Andersen disease, also known as glycogen storage disease type IV (also GSD type IV), is a hereditary disorder that belongs to a group of disorders caused by a deficiency in the body’s glycogen stores.
In GSD type IV, the mutated gene is linked to building glycogen structures in the cells. Glycogen is not a simple chain of glucose groups but is structured in a branched chain. This structure is important to glycogen’s function as a form of energy storage, with maximum utilization of the cells’ storage capacity.
Glycogen branching enzyme is a special enzyme responsible for creating branching points in glycogen.

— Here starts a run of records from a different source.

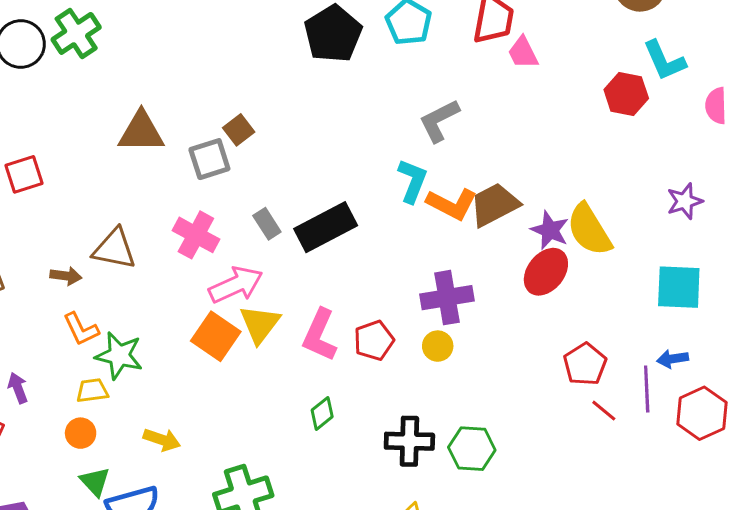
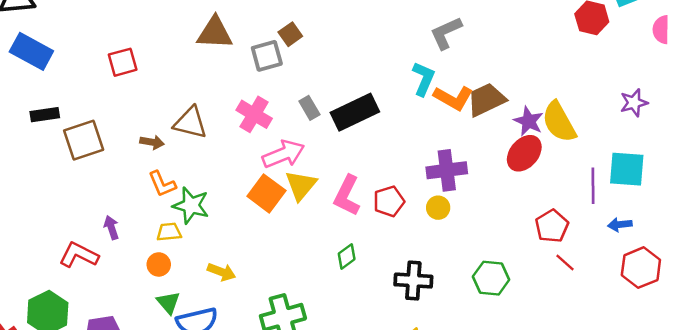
purple line: (647, 389) -> (593, 186), moved
green hexagon: (472, 449) -> (491, 278), moved

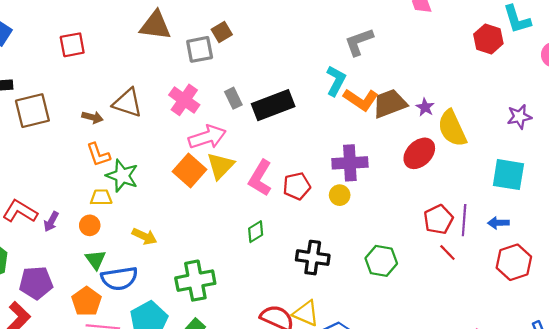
purple star: (529, 121) -> (425, 107), moved, size x0.7
purple line: (593, 186) -> (464, 220), moved
purple arrow: (111, 228) -> (51, 222), moved, turned -138

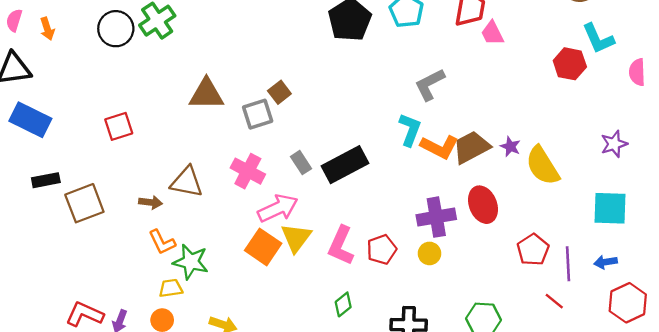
red ellipse: (419, 153) -> (483, 205), moved, turned -60
red pentagon: (438, 219) -> (533, 250), moved

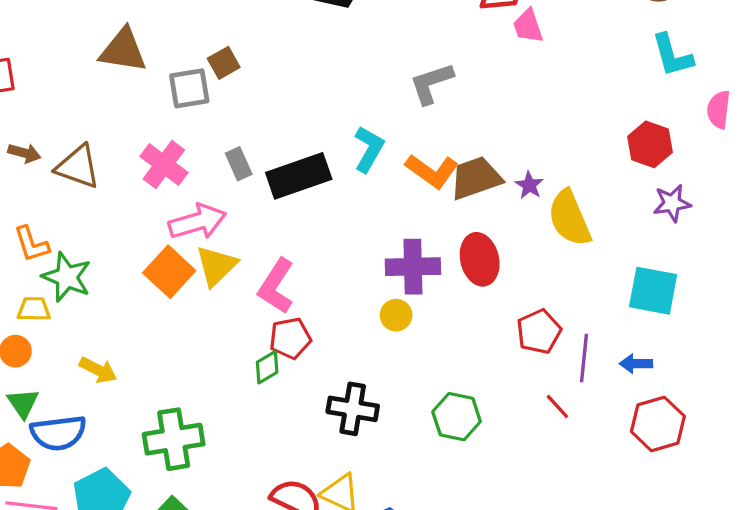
red hexagon: (570, 64) -> (650, 144), moved
cyan L-shape: (410, 130) -> (369, 149), moved
brown arrow: (151, 202) -> (24, 153), moved
red pentagon: (382, 249) -> (290, 338), moved

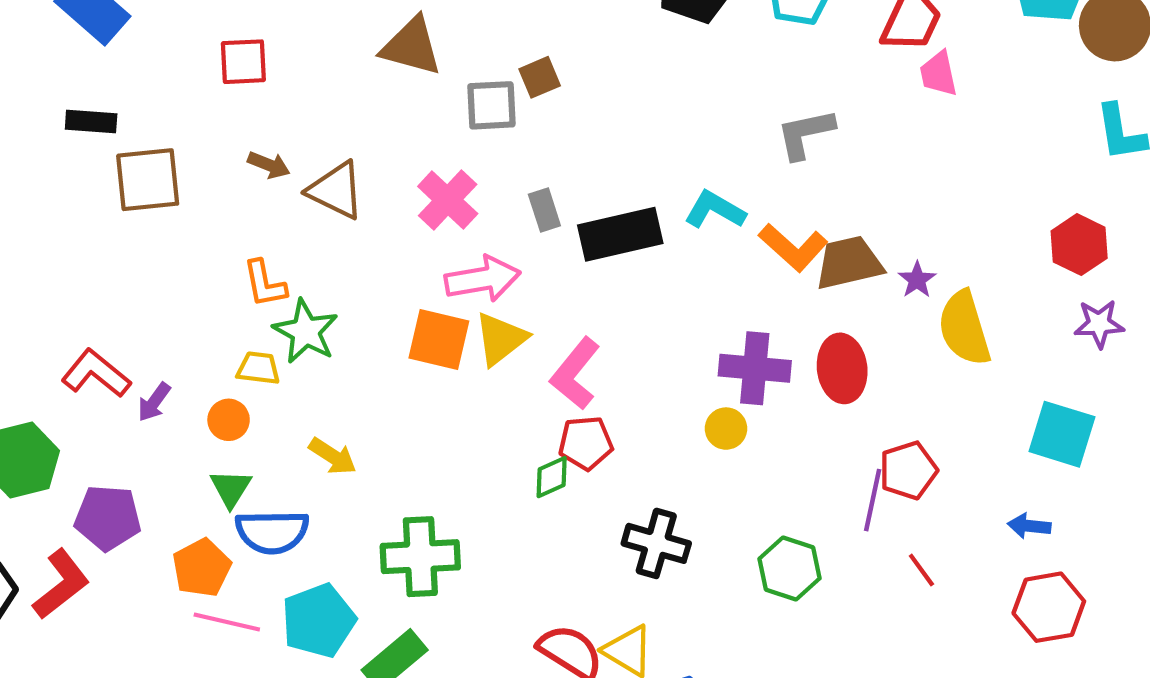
cyan L-shape: (369, 149) -> (715, 210), turned -96
orange square: (169, 272) -> (439, 340), turned -36
purple line: (584, 358) -> (873, 500), moved

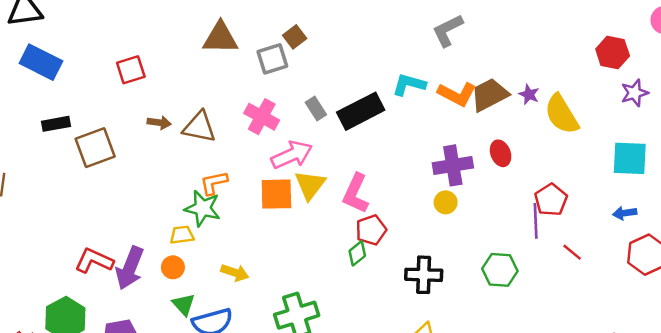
orange L-shape: (265, 284) -> (214, 183), moved, turned 104
red ellipse: (842, 368) -> (501, 153), size x0.7
purple arrow: (154, 402) -> (130, 268), size x1.8

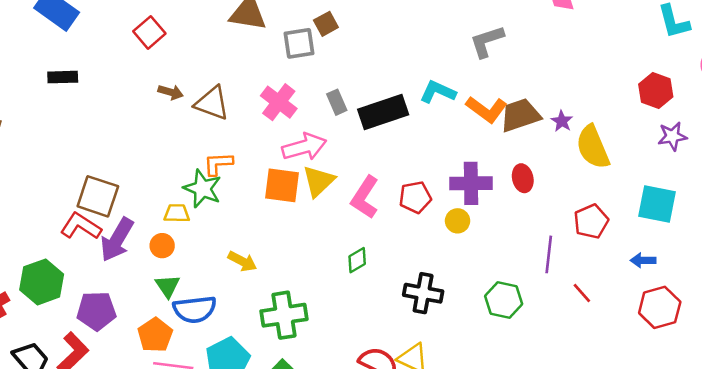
red square: (131, 70) -> (149, 32), turned -32
brown square: (95, 148) -> (98, 196), moved, turned 30
red pentagon: (551, 200) -> (591, 221), moved
red pentagon: (371, 230) -> (415, 197), moved
yellow arrow: (235, 273) -> (242, 261), moved

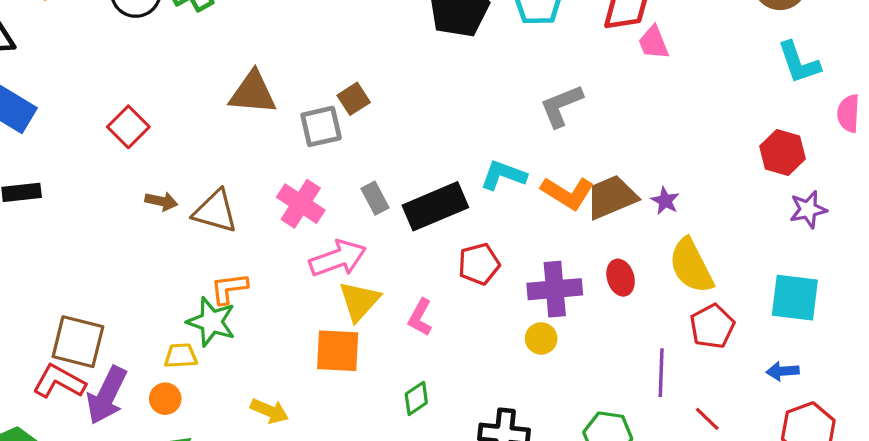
yellow semicircle: (593, 147) -> (691, 266), moved
orange square: (282, 185) -> (338, 351), moved
pink L-shape: (365, 197) -> (420, 317), size x0.7
red pentagon: (415, 197) -> (479, 264), moved

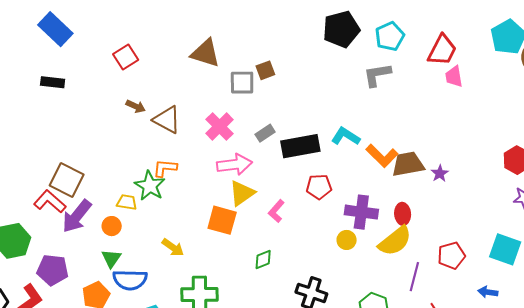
gray L-shape: (561, 106) -> (377, 75), moved
gray rectangle: (375, 198) -> (265, 133), turned 72
yellow semicircle: (691, 266) -> (395, 241), moved, turned -114

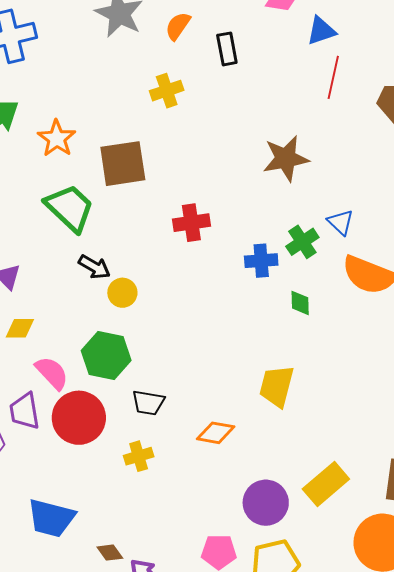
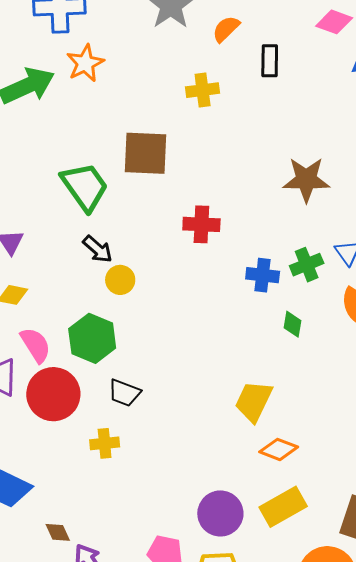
orange star: (57, 138) -> (85, 63), moved
orange diamond: (216, 433) -> (279, 449), moved

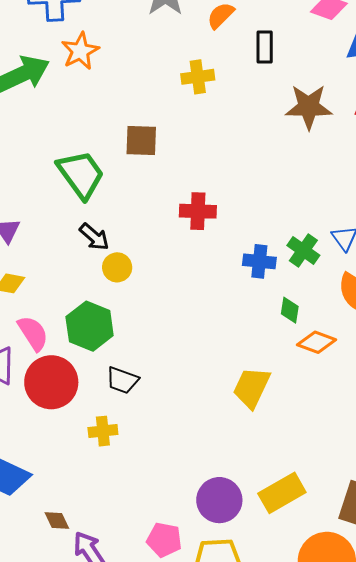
brown square: (145, 153) -> (141, 141), size x0.7
brown star: (306, 180) -> (309, 107), moved
green cross: (307, 265) -> (303, 250), turned -32
orange diamond: (279, 449) -> (317, 342), moved

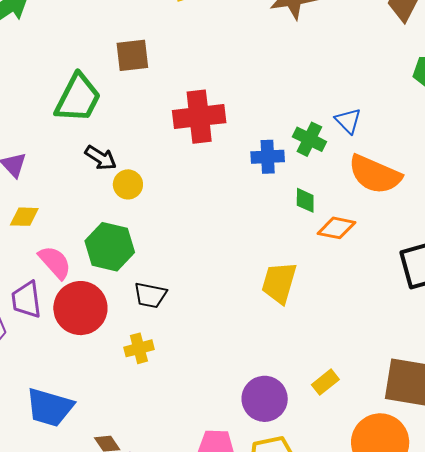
green trapezoid: (81, 174) -> (78, 98), turned 72
red cross: (198, 211) -> (199, 117), size x1.4
yellow rectangle: (282, 493) -> (325, 382), size x0.6

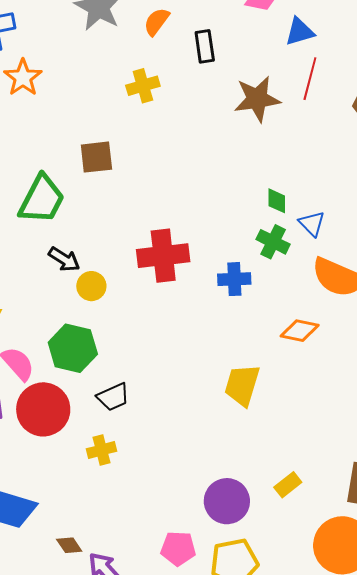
red cross: (199, 117) -> (163, 256), moved
blue cross: (268, 157) -> (234, 279), moved
green diamond: (305, 200) -> (277, 201), moved
black trapezoid: (150, 295) -> (113, 397), turned -36

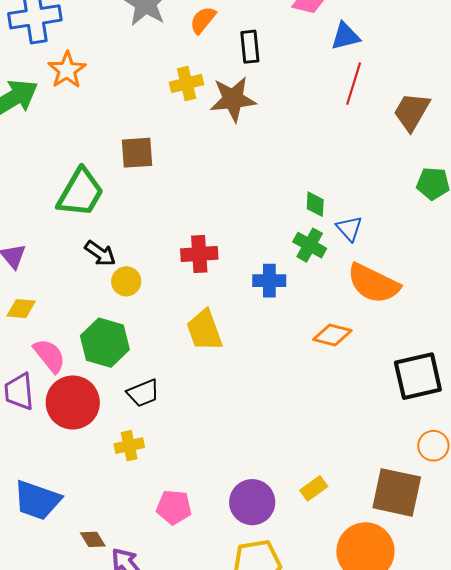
brown star: (257, 99) -> (233, 99), moved
red cross: (163, 256) -> (199, 254), size x0.7
yellow trapezoid: (242, 385) -> (204, 330), moved, turned -39
pink pentagon: (178, 548) -> (174, 507), moved

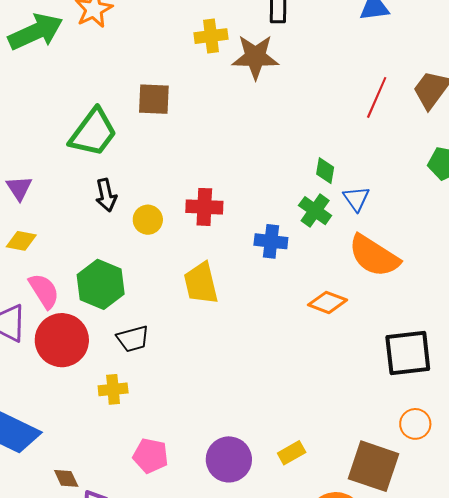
red line: (354, 84) -> (377, 97), moved
black arrow: (100, 253) -> (106, 195), turned 36
yellow circle: (126, 281) -> (148, 220), moved

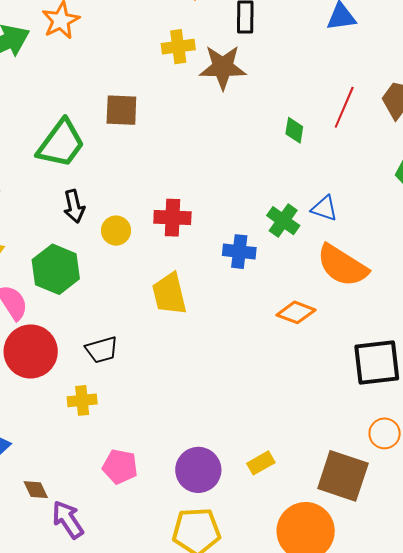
green diamond: (325, 171) -> (294, 130), moved
blue triangle: (356, 199) -> (324, 208), turned -36
green hexagon: (101, 284) -> (56, 269), moved

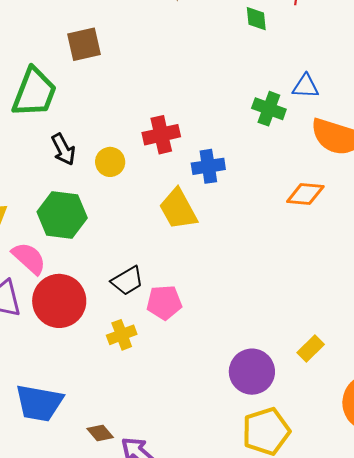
blue cross: (239, 252) -> (208, 166), moved
pink pentagon: (120, 467) -> (164, 303), moved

Mutations in the gene coded to this enzyme cause the disease to develop. The glycogen created in this case is dysfunctional.
This disease has an autosomal recessive inheritance pattern. This means that for a child to develop the disease, they must inherit two mutated gene copies – one from each parent. In average, only one in four children of two mutated gene carriers will develop the disease. The mutated gene is located on chromosome 3 (3q14). Many different gene mutations are associated with this disorder.
Glycogen storage diseases
Glycogen is a form of storage in the body. It is made up of many molecules of glucose – the main type of sugar used by our body. When excess glucose exists in the bloodstream, the liver gathers this excess glucose and creates glycogen chains in the cells.
When the need for accessible energy arises (such as at night, long after dinner), the liver breaks down glycogen into its base-units (glucose) and releases them into the bloodstream where they can reach the cells.
Glycogen storage diseases (also known as GSD) are a group of diseases caused by a defect in glycogen function. There are several kinds of GSDs, one of them being Andersen’s disease.
Signs and symptoms
Disease severity depends, among other factors, on the mutated protein’s expression. When there is no protein expression, symptoms will be more severe. In cases of a relative lack of protein, the disease can be milder and appear only later in life.
Severe presentation at a young age can include severe heart defects and leads to death during the first months of life. Typical symptoms include an enlarged liver and spleen, and failure to thrive. Later stages of the disease include hypoglycemia (decreased levels of glucose in the bloodstream) that can be life threatening.
The disease progresses to liver cirrhosis, esophageal varices, and liver failure. Less common types of this disease are less severe and develop later in life.
This disease is typically divided into several variants: Congenital, Childhood-onset, and Adult-onset.
Diagnosis of Andersen disease is based on testing enzyme levels in skin or muscle biopsies. More modern diagnosis is based on detecting mutation in the gene GBE.
This disease can be diagnosed during routine prenatal testing when parents are known to be carriers. Screening methods can include amniocentesis or chorionic villus sampling.
There is currently no treatment for Andersen’s disease. The deficient enzyme cannot be replaced, nor is there effective gene therapy. Several attempts were made to treat the disease via liver transplants, with relative success.
Cells in the transplanted organ contain the donor’s genetic material, therefore the relevant enzyme is not deficient, and the liver can break down glycogen normally. However, it should be noted that the deficient enzyme can be found in other body cells (such as in the muscles and heart), and that a liver transplant is a complicated procedure that carries a risk for complications and requires medication that carries significant side effects.